The Supreme Court recently standardized the procedure governing how federal courts issue injunctions, or court orders directing a company to do or stop doing something, in National Labor Relations Board (NLRB) cases. After the decision, courts should not issue an injunction unless the Regional Office of the NLRB shows that the full NLRB will likely rule that the company committed an unfair labor practice. These court orders are known as 10(j) injunctions, from section 10(j) of the National Labor Relations Act (NLRA).
As a practical matter, this is not a significant change, although the Supreme Court’s standardized procedure is more demanding than the procedure a few courts were previously applying.
Under the less demanding procedure, the region only had to make a reasonable legal argument that the company violated the NLRA to convince courts to issue injunctions. In other words, the less demanding procedure did not require the region to show that the NLRB would likely ultimately rule against the company, while the standardized procedure does require the region to show that.

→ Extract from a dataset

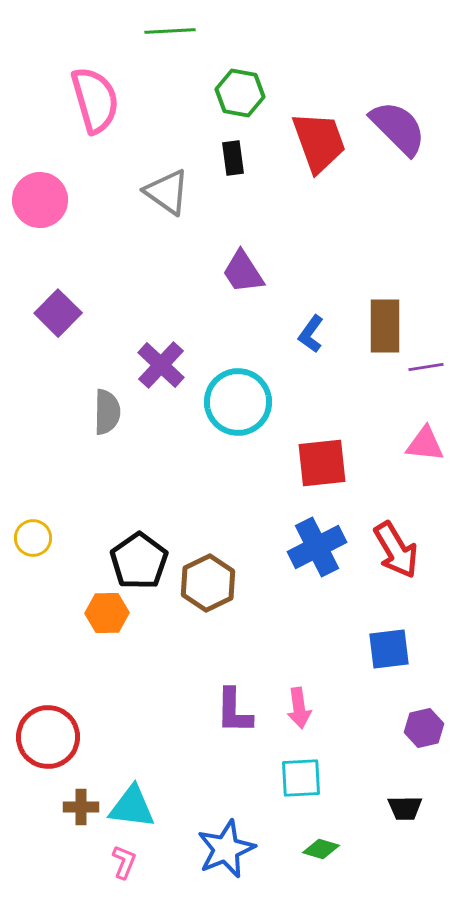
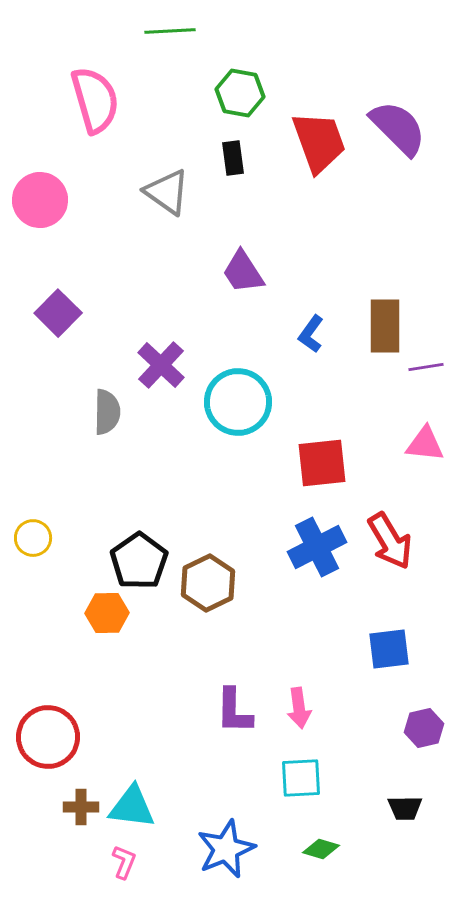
red arrow: moved 6 px left, 9 px up
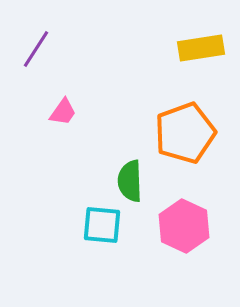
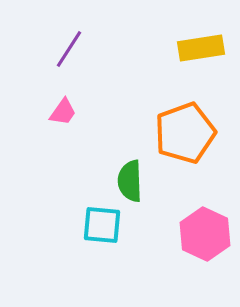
purple line: moved 33 px right
pink hexagon: moved 21 px right, 8 px down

The Supreme Court’s ruling will not result in a significant change because:
• For most courts, the Supreme Court decision makes either no change at all or a minimal change. Five out of seven courts of appeals already applied a substantially similar procedure prior to the decision.
• Regions should be in a position to easily meet the new standardized procedure requirements because the NLRB only petitions for 10(j) injunctions in the strongest cases. Before a region can request a court to issue an injunction, the NLRB carries out a rigorous, thorough process in which, first, the region must make a strong case to the General Counsel of the NLRB that an injunction is appropriate. Then, the General Counsel must make a strong case to the full NLRB. Only if the General Counsel persuades the full NLRB that an injunction is warranted does the NLRB authorize the region to file for an injunction. Thus, the NLRB’s process ensures that, even prior to the Supreme Court decision, regions had strong cases to meet the new standardized requirements, even in the courts that previously applied the less demanding procedure.
• The three liberal Justices – Justices Sonia Sotomayor, Elena Kagan, and Ketanji Brown Jackson – all agreed with the standardization of the rule. These Justices would have strongly dissented in a case that seriously harmed workers.